# [WHAT TO DO]
What is the number of lines below that hold "change"? Answer with that number only.

(DATA begins)

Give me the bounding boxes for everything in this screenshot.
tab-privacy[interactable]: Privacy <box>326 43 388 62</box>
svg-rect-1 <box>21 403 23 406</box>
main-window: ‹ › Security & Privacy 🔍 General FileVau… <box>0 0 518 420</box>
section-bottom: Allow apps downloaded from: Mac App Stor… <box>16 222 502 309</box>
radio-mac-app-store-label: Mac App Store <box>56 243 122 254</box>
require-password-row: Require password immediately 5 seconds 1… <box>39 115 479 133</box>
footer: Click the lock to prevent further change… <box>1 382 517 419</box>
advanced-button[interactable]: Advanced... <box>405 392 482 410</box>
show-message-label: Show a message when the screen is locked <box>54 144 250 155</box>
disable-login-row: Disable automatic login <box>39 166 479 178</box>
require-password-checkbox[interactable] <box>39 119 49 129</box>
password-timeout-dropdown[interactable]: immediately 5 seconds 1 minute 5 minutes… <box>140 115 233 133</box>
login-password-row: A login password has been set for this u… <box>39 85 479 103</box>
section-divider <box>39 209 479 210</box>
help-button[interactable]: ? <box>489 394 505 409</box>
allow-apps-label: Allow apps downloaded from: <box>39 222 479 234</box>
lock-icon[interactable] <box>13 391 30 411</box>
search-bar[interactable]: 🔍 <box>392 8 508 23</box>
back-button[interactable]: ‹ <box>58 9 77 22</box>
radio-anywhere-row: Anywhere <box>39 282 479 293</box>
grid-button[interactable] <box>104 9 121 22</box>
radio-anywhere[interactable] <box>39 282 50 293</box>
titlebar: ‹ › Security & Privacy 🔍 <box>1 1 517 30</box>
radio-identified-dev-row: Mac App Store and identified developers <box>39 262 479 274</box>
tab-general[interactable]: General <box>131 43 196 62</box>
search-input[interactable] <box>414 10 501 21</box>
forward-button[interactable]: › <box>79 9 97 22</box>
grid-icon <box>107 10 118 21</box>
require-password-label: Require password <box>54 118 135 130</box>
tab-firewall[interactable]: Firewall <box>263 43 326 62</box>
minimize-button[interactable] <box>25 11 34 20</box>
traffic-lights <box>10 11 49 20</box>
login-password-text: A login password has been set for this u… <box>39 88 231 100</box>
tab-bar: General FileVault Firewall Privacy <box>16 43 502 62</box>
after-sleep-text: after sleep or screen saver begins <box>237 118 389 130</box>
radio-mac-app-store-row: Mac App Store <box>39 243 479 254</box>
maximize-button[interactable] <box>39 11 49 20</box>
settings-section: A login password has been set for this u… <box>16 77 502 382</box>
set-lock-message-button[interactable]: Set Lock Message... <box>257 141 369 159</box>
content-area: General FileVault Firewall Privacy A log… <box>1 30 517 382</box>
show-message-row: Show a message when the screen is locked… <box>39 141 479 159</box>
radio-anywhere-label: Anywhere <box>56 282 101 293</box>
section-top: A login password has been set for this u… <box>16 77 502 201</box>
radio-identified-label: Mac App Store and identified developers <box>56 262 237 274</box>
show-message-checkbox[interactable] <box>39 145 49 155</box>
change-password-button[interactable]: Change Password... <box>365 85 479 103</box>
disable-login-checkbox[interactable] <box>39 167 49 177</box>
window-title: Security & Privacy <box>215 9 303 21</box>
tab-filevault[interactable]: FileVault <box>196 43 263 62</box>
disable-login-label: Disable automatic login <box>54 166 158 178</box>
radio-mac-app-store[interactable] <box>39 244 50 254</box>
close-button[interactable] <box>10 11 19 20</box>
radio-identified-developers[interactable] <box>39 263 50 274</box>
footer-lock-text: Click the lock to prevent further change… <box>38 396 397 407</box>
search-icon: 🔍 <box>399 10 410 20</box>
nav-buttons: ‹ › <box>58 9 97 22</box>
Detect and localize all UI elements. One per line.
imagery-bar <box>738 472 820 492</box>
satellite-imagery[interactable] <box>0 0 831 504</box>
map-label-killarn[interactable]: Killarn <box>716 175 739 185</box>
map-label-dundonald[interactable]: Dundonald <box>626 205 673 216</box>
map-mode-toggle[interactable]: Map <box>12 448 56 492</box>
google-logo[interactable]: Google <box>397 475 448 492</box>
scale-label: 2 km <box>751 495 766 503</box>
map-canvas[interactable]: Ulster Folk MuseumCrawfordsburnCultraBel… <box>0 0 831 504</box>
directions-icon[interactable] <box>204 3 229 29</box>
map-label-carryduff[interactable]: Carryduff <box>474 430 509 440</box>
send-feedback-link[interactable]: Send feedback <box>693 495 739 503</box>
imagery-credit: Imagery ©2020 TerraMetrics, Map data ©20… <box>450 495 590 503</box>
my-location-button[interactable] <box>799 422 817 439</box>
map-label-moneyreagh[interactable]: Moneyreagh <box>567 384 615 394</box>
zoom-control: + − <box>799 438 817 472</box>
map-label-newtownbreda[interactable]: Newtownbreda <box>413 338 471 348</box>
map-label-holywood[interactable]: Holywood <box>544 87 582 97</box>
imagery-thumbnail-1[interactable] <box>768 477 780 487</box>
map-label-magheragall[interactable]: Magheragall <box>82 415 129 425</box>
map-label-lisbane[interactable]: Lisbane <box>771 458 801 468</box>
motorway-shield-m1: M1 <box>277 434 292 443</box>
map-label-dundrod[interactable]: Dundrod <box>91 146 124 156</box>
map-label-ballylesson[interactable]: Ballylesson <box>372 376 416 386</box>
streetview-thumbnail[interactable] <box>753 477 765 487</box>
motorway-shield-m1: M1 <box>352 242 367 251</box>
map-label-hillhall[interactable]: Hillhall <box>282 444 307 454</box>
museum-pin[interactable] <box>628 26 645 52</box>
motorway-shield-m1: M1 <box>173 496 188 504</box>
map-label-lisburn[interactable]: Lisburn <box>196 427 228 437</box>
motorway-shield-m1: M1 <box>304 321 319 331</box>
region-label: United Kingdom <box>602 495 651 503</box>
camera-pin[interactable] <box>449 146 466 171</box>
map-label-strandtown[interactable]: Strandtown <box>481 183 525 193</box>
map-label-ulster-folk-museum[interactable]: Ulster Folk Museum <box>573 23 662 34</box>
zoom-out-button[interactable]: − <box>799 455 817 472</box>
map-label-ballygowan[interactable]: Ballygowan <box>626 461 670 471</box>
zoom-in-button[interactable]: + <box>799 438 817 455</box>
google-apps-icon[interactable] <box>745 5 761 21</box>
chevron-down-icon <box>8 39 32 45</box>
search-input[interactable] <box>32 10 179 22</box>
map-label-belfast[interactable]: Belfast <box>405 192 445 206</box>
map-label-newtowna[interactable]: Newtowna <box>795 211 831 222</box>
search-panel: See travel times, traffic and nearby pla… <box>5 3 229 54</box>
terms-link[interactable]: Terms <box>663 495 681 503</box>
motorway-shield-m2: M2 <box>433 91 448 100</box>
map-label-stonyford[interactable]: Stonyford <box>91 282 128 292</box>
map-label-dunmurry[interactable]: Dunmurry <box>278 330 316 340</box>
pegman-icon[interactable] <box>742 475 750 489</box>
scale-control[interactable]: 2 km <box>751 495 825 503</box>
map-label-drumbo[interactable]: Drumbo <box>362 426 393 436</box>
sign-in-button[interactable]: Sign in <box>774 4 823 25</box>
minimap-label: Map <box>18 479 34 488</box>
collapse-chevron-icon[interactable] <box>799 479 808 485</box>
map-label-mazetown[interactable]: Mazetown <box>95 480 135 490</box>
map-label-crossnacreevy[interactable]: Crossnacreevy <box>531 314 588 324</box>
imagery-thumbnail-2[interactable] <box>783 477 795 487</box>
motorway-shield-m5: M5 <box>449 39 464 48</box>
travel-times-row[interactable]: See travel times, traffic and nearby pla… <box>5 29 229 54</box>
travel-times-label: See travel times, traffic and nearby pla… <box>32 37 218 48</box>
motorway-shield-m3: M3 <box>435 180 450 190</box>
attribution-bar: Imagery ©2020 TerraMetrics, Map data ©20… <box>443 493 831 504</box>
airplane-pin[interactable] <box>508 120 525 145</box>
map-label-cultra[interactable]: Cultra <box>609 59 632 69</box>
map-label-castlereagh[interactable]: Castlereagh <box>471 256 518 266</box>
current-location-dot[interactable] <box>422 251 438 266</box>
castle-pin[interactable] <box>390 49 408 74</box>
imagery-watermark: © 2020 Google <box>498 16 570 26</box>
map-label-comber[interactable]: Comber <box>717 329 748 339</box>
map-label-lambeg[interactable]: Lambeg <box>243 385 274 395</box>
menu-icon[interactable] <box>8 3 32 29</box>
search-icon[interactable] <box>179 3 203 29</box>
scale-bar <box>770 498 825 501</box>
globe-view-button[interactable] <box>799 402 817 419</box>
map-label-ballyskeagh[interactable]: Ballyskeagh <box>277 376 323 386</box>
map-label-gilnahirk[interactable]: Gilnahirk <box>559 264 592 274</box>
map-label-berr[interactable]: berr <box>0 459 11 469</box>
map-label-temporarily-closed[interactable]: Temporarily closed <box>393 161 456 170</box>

(DATA ends)

# [TASK ANSWER]
3